The treatment of hereditary angioedema begins with the education of patients and their families about the disease, as it is essential to know the unpredictability of attacks as well as their triggering factors. Drug treatment is divided into attack therapy and prophylaxis of clinical manifestations. Attacks should be treated as early as possible with the bradykinin receptor antagonist icatibant or C1-inhibitor concentrate.
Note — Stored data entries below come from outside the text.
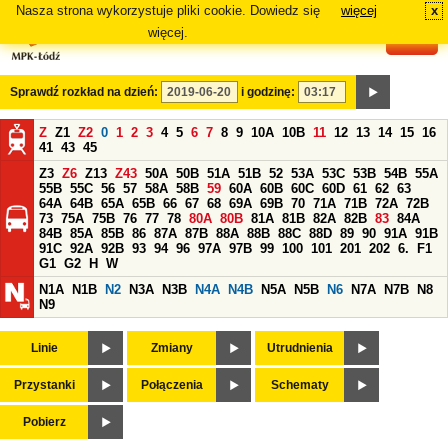
Nasza strona wykorzystuje pliki cookie. Dowiedz się
więcej
x
#
więcej.
Sprawdź rozkład na dzień:
i godzinę:
Z
Z1
Z2
0
1
2
3
4
5
6
7
8
9
10A
10B
11
12
13
14
15
16
41
43
45
Z3
Z6
Z13
Z43
50A
50B
51A
51B
52
53A
53C
53B
54B
55A
55B
55C
56
57
58A
58B
59
60A
60B
60C
60D
61
62
63
64A
64B
65A
65B
66
67
68
69A
69B
70
71A
71B
72A
72B
73
75A
75B
76
77
78
80A
80B
81A
81B
82A
82B
83
84A
84B
85A
85B
86
87A
87B
88A
88B
88C
88D
89
90
91A
91B
91C
92A
92B
93
94
96
97A
97B
99
100
101
201
202
6.
F1
G1
G2
H
W
N1A
N1B
N2
N3A
N3B
N4A
N4B
N5A
N5B
N6
N7A
N7B
N8
N9
Linie
Zmiany
Utrudnienia
Przystanki
Połączenia
Schematy
Pobierz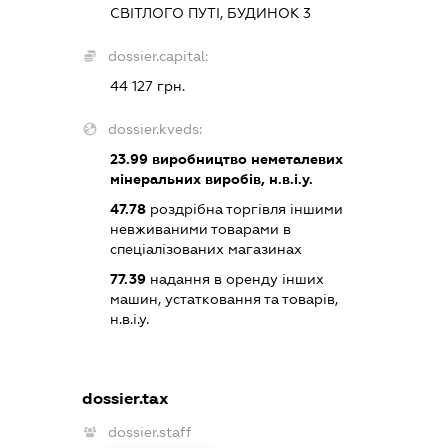
СВІТЛОГО ПУТІ, БУДИНОК 3
dossier.capital:
44 127 грн.
dossier.kveds:
23.99
виробництво неметалевих
мінеральних виробів, н.в.і.у.
47.78
роздрібна торгівля іншими
невживаними товарами в
спеціалізованих магазинах
77.39
надання в оренду інших
машин, устатковання та товарів,
н.в.і.у.
dossier.tax
dossier.staff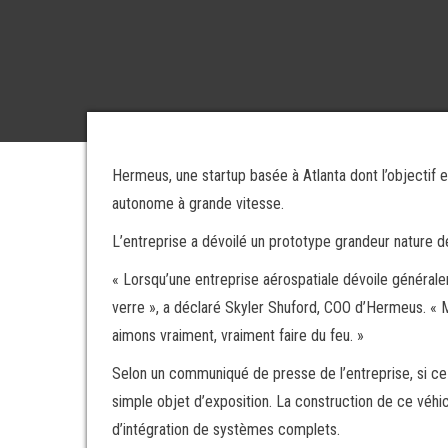
Hermeus, une startup basée à Atlanta dont l’objectif 
autonome à grande vitesse.
L’entreprise a dévoilé un prototype grandeur nature d
« Lorsqu’une entreprise aérospatiale dévoile généralem
verre », a déclaré Skyler Shuford, COO d’Hermeus. « 
aimons vraiment, vraiment faire du feu. »
Selon un communiqué de presse de l’entreprise, si ce 
simple objet d’exposition. La construction de ce véhic
d’intégration de systèmes complets.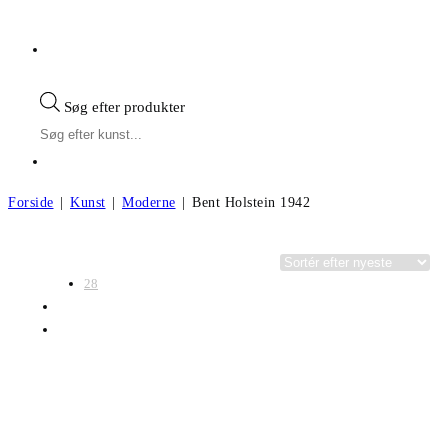
Søg efter produkter
Forside
|
Kunst
|
Moderne
|
Bent Holstein 1942
Visning:
Kategorier
28
56
Alle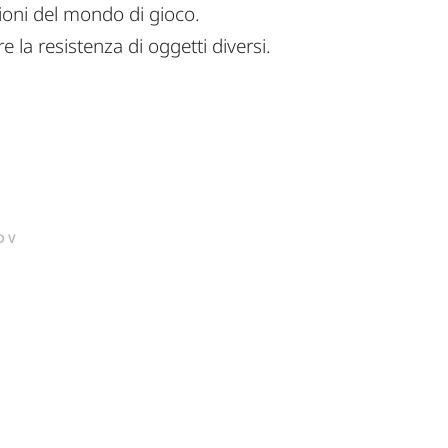
ioni del mondo di gioco.
 la resistenza di oggetti diversi.
DV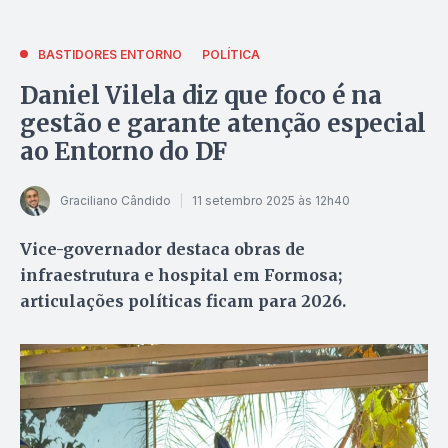
BASTIDORES ENTORNO
POLÍTICA
Daniel Vilela diz que foco é na
gestão e garante atenção especial
ao Entorno do DF
Graciliano Cândido
11 setembro 2025 às 12h40
Vice-governador destaca obras de
infraestrutura e hospital em Formosa;
articulações políticas ficam para 2026.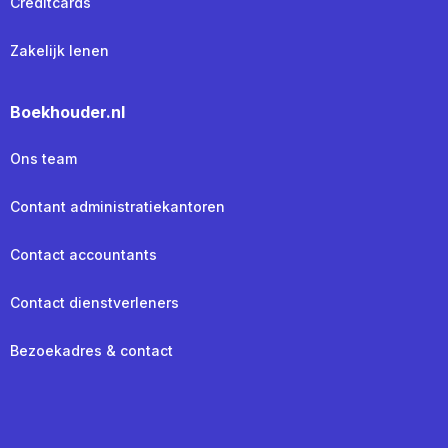
Creditcards
Zakelijk lenen
Boekhouder.nl
Ons team
Contant administratiekantoren
Contact accountants
Contact dienstverleners
Bezoekadres & contact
An action plan needs to be established for all patients with attacks. Long-term prophylaxis of symptoms should preferably be performed with first-line drugs such as C1-inhibitor concentrate or the anti-kallikrein monoclonal antibody lanadelumab. Attenuated androgens are the second line of treatment. In short-term prophylaxis, before procedures that can trigger attacks, the use of C1-inhibitor concentrate is recommended. There are some restrictions for the use of these treatments in children and pregnant women that should be considered. New drugs based on advances in knowledge of the pathophysiology of hereditary angioedema are under development and are expected to improve patient quality of life. The use of standardized tools for monitoring quality of life and controlling disease activity is essential in the follow-up of these patients. The creation of associations of patients and families of patients with hereditary angioedema has played a very important role in the care of these patients in Brazil.